I don’t believe I’ve ever seen her do a segment on “Can I Afford My Dream Career?” but such an episode would likely be fascinating, enlightening— and probably depressing. After all, can you see her tackle the 20-something guy who wants to put all he owns in his car, drive to Hollywood, and pursue his dreams of becoming an actor? I can hear her now: “So you don’t have an emergency fund of six-months income, you have no savings or investments beyond the $150 in your wallet, your only asset is an old Toyota Corolla, and you have no professional acting experience. And you want to enter a career field with a 95% unemployment rate. Go for it!” Not.
Actually, I suspect her “Can I Afford My Dream Career” waiting list would fill instantly with lawyers who want to quit practicing law but need their income to pay student loans and support their lifestyle. After all, switching from lawyer to pear farmer is going to force a change in lifestyle.
Fortunately, not everyone’s career dreams are as risky as becoming an actor or a pear farmer— in fact, many career dreams and ideas can be attained with some careful thought and planning. But the fun part for most of us is thinking about the business we’d like to start, the creative career we want to pursue, the bed & breakfast we’d like to open, the great idea we have for the next app or computer game, etc. When we have to start thinking about money, the fun stops. Money is certainly one of the levelers of many a dream. But it doesn’t have to be and there are some great resources to help you work through any money issues related to your dream.
Julia Cameron, the inspiration behind many dreams thanks to her brilliant and groundbreaking book, The Artist’s Way, recognized that money was often a stumbling block for creative types. Her more recent book, The Prosperous Heart, provides all sorts of exercises, tools and strategies for becoming prosperous in your life— not just monetarily but spiritually as well. She describes prosperity as a spiritual matter— a matter of faith. And the primary tool to develop prosperity is “counting.” She asks you to keep a ledger of money in and money out. She considers it a great way to attain financial clarity. Noting that the opposite of prosperity is not poverty, it’s anxiety— she focuses on our concepts of what is “enough.” Cameron’s simple counting system is a great start to get a snapshot of the kind of spender/saver you are and what habits you might need to change if you need to build your funds to support your dream.
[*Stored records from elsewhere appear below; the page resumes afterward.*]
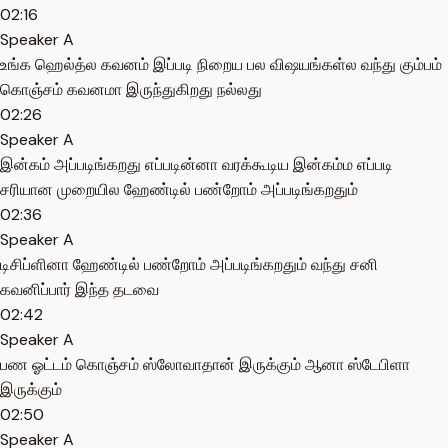
02:16
Speaker A
உங்க ஹெல்த்ல கவனம் இப்படி நிறைய பல விஷயங்கள்ல வந்து கும்பம்
கொஞ்சம் கவனமா இருந்துகிறது நல்லது
02:26
Speaker A
இன்கம் அப்படிங்கறது எப்படின்னா வரக்கூடிய இன்கம்ம எப்படி
சரியான முறையில ஹேண்டில் பண்றோம் அப்படிங்கறதும்
02:36
Speaker A
டிசிப்ளினா ஹேண்டில் பண்றோம் அப்படிங்கறதும் வந்து சனி
கவனிப்பார் இந்த தடவை
02:42
Speaker A
பண ஓட்டம் கொஞ்சம் ஸ்லோவாதான் இருக்கும் ஆனா ஸ்டேபிளா
இருக்கும்
02:50
Speaker A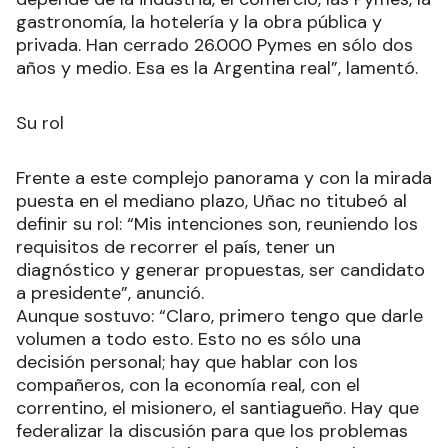
gastronomía, la hotelería y la obra pública y
privada. Han cerrado 26.000 Pymes en sólo dos
años y medio. Esa es la Argentina real”, lamentó.
Su rol
Frente a este complejo panorama y con la mirada
puesta en el mediano plazo, Uñac no titubeó al
definir su rol: “Mis intenciones son, reuniendo los
requisitos de recorrer el país, tener un
diagnóstico y generar propuestas, ser candidato
a presidente”, anunció.
Aunque sostuvo: “Claro, primero tengo que darle
volumen a todo esto. Esto no es sólo una
decisión personal; hay que hablar con los
compañeros, con la economía real, con el
correntino, el misionero, el santiagueño. Hay que
federalizar la discusión para que los problemas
In their excellent book, Build Your Dreams, Alexis Irvin and Chip Hiden devote two chapters to what they call “Feeding the Pig”— ways to save money for your dream, and raise additional money for your dream. They recommend you take a year to “chase the dream” that is, start adjusting your finances and learning all you can to move toward the dream. Irvin and Hiden simplify the budgeting process by having you create two budgets: your daily living expenses and then the expenses related to your dream. As you analyze your living expenses, they encourage you to look for ways you can cut them back so that you have more money available for your dream. Do you really need the full cable DVR system? Could you make coffee at home and save the expensive café for a treat? Is your cell phone plan too expensive? How ‘bout getting your protein from beans instead of expensive meat? By making some basic cutbacks you can channel those savings to your dream.
As you look at expenses for your dream they offer a creative idea: the rule of three. Before you pay for a product or service, get at least three estimates so you don’t pay too much. Consider alternatives to paying for services from bartering to doing it yourself. They also offer an informative chapter on ways to raise income for your business from quick part-time jobs, to fundraising events, fellowships/scholarships, and crowdsourcing ideas.
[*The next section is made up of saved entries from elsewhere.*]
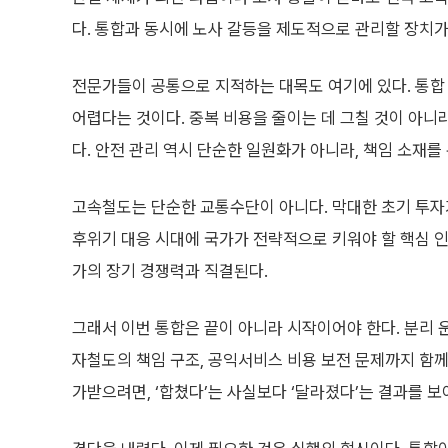
다. 통합과 동시에 노사 갈등을 제도적으로 관리할 장치가
전문가들이 공통으로 지적하는 대목도 여기에 있다. 통합
어렵다는 것이다. 중복 비용을 줄이는 데 그칠 것이 아니
다. 안전 관리 역시 단순한 일원화가 아니라, 책임 소재를
고속철도는 단순한 교통수단이 아니다. 막대한 초기 투자
후위기 대응 시대에 국가가 전략적으로 키워야 할 핵심 인
가의 장기 경쟁력과 직결된다.
그래서 이번 통합은 끝이 아니라 시작이어야 한다. 분리 
자철도의 책임 구조, 공익서비스 비용 보전 문제까지 함께
가받으려면, ‘합쳤다’는 사실보다 ‘달라졌다’는 결과를 보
But I think the real value in these chapters is this deceptively simple process of taking a year to “chase the dream.” The insight gained from this year will be invaluable. It’s one thing to fantasize about leaving that law practice to start the pear farm: it’s another to begin living out the lifestyle changes to save money and develop the dream. You may learn that a high income and a certain lifestyle are more important after all-- and that is a valuable piece of learning. Or you may surprise yourself and learn that Cameron’s view of prosperity as more spiritual than financial fits you better. And you may learn that pear trees are more interesting than lawyers.
So dream on. Dream big. And then plan. Oh— and that 20-something wanna-be actor going to Hollywood with no professional experience or money? Well who am I to tell Jon Hamm how to manage his career?